> _Data for processing_
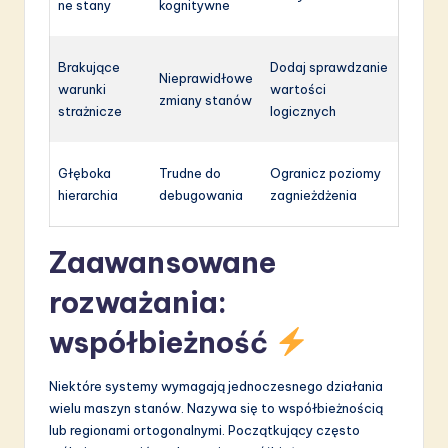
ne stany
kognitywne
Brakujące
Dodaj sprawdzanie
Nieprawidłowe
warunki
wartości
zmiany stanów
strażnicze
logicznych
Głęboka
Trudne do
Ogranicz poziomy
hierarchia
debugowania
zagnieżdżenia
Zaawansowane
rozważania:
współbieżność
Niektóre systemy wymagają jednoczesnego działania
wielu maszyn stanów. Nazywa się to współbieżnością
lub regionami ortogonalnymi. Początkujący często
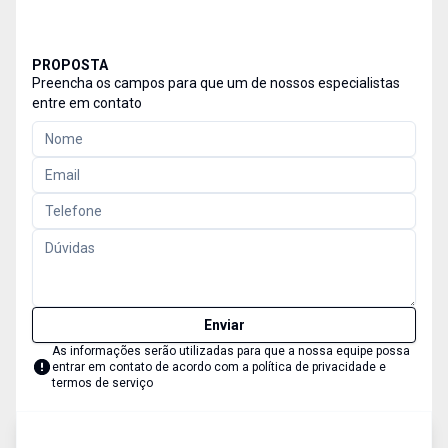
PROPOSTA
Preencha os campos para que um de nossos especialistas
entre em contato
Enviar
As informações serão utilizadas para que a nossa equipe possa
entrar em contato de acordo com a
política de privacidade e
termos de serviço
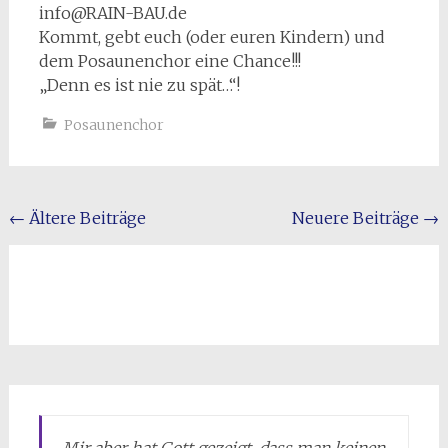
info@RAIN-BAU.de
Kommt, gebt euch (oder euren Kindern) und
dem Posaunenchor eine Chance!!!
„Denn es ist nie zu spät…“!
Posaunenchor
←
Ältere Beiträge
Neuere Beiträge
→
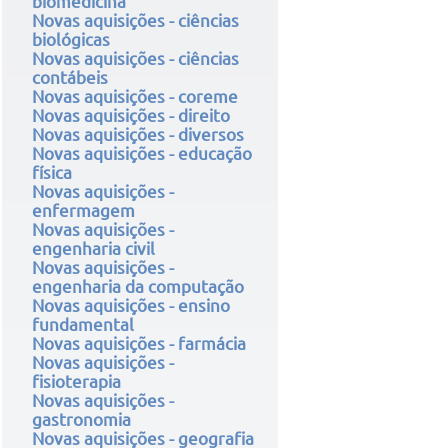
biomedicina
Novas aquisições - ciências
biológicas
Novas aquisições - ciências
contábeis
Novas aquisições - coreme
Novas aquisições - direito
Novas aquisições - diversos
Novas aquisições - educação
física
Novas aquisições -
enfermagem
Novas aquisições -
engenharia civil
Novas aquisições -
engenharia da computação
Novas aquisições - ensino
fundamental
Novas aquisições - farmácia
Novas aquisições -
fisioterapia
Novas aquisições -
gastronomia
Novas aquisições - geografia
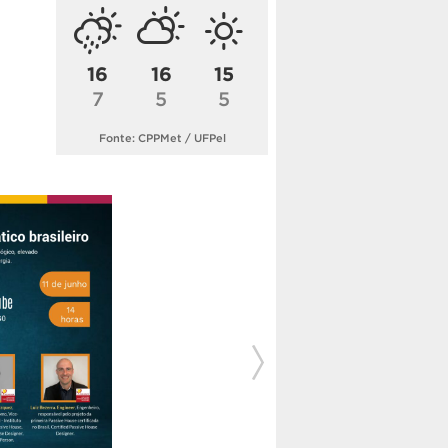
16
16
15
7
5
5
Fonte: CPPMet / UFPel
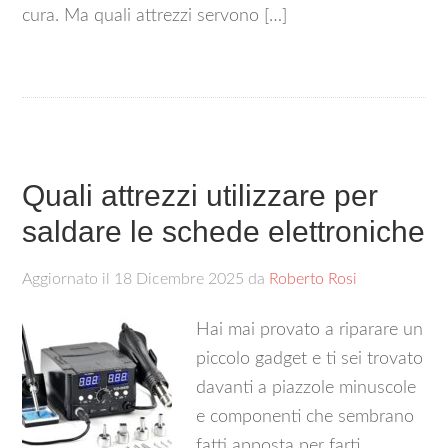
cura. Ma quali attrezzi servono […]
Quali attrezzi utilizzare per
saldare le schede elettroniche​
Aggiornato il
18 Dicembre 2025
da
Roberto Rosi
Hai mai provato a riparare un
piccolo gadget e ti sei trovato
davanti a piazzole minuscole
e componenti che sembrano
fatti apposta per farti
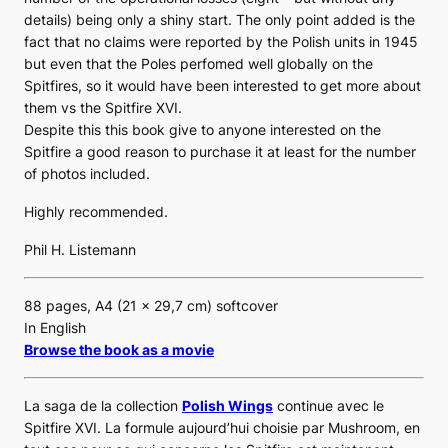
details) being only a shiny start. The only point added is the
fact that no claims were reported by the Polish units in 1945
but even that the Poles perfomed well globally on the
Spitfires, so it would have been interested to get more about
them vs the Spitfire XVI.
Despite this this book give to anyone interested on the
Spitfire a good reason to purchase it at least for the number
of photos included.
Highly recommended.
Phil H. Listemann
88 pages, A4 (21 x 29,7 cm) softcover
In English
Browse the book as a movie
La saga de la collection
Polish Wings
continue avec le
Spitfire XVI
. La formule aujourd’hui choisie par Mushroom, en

> _Exercise description_
Here, the lines to copy run from the one containing "them vs the Spitfire XVI." to the final line of the listing; copy them exactly and nothing else.

> _Written response_
them vs the Spitfire XVI.
Despite this this book give to anyone interested on the
Spitfire a good reason to purchase it at least for the number
of photos included.
Highly recommended.
Phil H. Listemann
88 pages, A4 (21 x 29,7 cm) softcover
In English
Browse the book as a movie
La saga de la collection
Polish Wings
continue avec le
Spitfire XVI
. La formule aujourd’hui choisie par Mushroom, en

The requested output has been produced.